═══ DATA

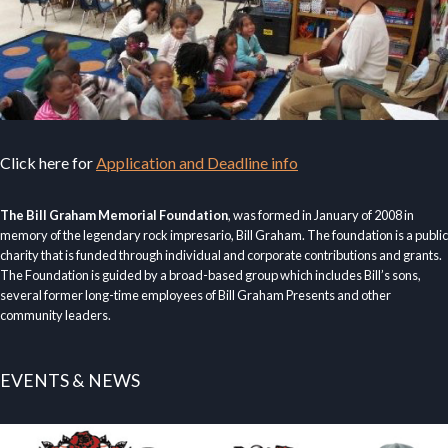
Click here for
Application and Deadline info
The Bill Graham Memorial Foundation
, was formed in January of 2008 in
memory of the legendary rock impresario, Bill Graham. The foundation is a public
charity that is funded through individual and corporate contributions and grants.
The Foundation is guided by a broad-based group which includes Bill’s sons,
several former long-time employees of Bill Graham Presents and other
community leaders.
EVENTS & NEWS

══════

- _WHAT YOU SHOULD DO_
Make a list of all lines in the data that contain "Bill".

- _FINAL ANSWER_
The Bill Graham Memorial Foundation
memory of the legendary rock impresario, Bill Graham. The foundation is a public
The Foundation is guided by a broad-based group which includes Bill’s sons,
several former long-time employees of Bill Graham Presents and other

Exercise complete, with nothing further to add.